I.4 Tujuan Penelitian Mengacu kepada perumusan dan batasan masalah, maka tujuan penelitian difokuskan untuk mempelajari proses mastikasi dan penggilingan karet alam serta hubungannya dengan karakteristik vulkanisasi dan sifat fisik vulkanisat karet alam, sementara tujuan khususnya adalah sebagai berikut: 1.
Mempelajari pengaruh proses mastikasi dan penggilingan karet terhadap viskositas Mooney, dispersi bahan pengisi, dan jumlah bound rubber padakompon karet serta degree of crosslinking, belerang sisa dan sifat fisik pada vulkanisat karet alam.
2.
Mempelajari pengaruh suhu proses mastikasi dan penggilingan karet terhadap viskositas Mooney dan bound rubber pada kompon karet, degree of crosslinking, dan sifat fisik pada vulkanisat karet.
3.
Mempelajari pengaruh bound rubber terhadap degree of crosslinking pada berbagai proses mastikasi dan penggilingan karet.
4.
Mempelajari pengaruh suhu vulkanisasi terhadap degree of crosslinking, belerang sisa, dan sifat fisik pada vulkanisat karet. 14
5.
Mencari model reaksi vulkanisasi yang sesuai, baik berdasarkan rheograf maupun belerang sisa (sisa reaksi) yang dapat digunakan untuk menjelaskan proses vulkanisasi dengan baik.

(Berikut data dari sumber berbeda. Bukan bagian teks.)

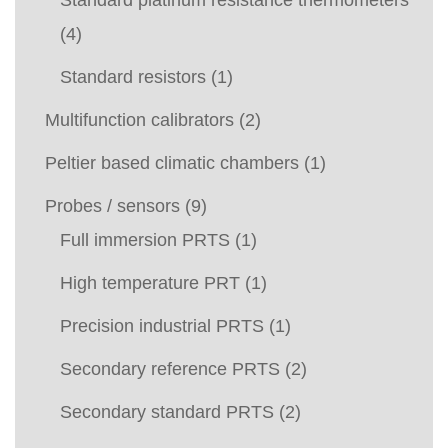
(4)
Standard resistors
(1)
Multifunction calibrators
(2)
Peltier based climatic chambers
(1)
Probes / sensors
(9)
Full immersion PRTS
(1)
High temperature PRT
(1)
Precision industrial PRTS
(1)
Secondary reference PRTS
(2)
Secondary standard PRTS
(2)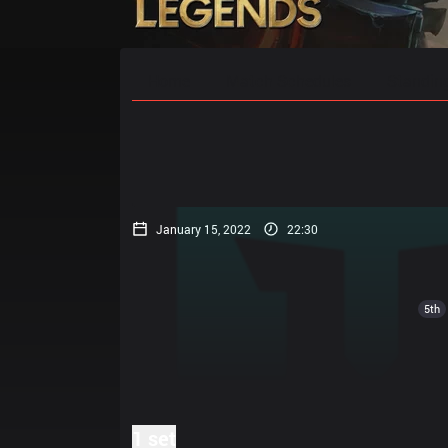
Home
Match Schedules
Standin
January 15, 2022
22:30
5th
1 set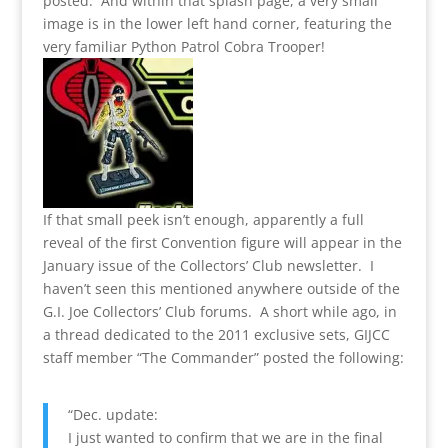
posted. And within that splash page, a very small
image is in the lower left hand corner, featuring the
very familiar Python Patrol Cobra Trooper!
If that small peek isn’t enough, apparently a full
reveal of the first Convention figure will appear in the
January issue of the Collectors’ Club newsletter. I
haven’t seen this mentioned anywhere outside of the
G.I. Joe Collectors’ Club forums. A short while ago, in
a thread dedicated to the 2011 exclusive sets, GIJCC
staff member “The Commander” posted the following:
“Dec. update:
I just wanted to confirm that we are in the final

I.5 Manfaat Penelitian Pemahaman yang baik terhadap proses pencampuran carbon black dengan karet alam termasuk di dalamnya urutan pencampuran dengan bahan kimia karet pada saat proses mastikasi dan penggilingan karet dapat digunakan sebagai salah satu acuan dasar untuk pemahaman teknologi karet padat. Proses pencampuran yang efisien menyebabkan biaya produksi menjadi ringan sehingga harga mampu bersaing dengan poduksi barang jadi karet yang diimpor. Pemahaman ini dapat digunakan untuk meningkatkan kualitas produk barang jadi karet di Indonesia terutama di sektor industri kecil dan menengah (IKM). Semakin banyak orang yang memahami teknologi karet maka diharapkan timbul wirausahawan baru di bidang produksi barang jadi karet sehingga produksi barang jadi karet di dalam negeri meningkat. Produksi barang jadi karet meningkat, memerlukan bahan baku karet alam yang relatif lebih banyak dan dapat memberikan nilai tambah (added value) tersendiri bagi perkaretan di Indonesia terutama bagi produsen barang jadi karet. Semakin banyak produsen barang jadi karet, tidak hanya meningkatkan penggunaan karet alam di dalam negeri saja tetapi juga memperluas kesempatan bekerja bagi masyarakat Indonesia dan meningkatkan daya saing bangsa.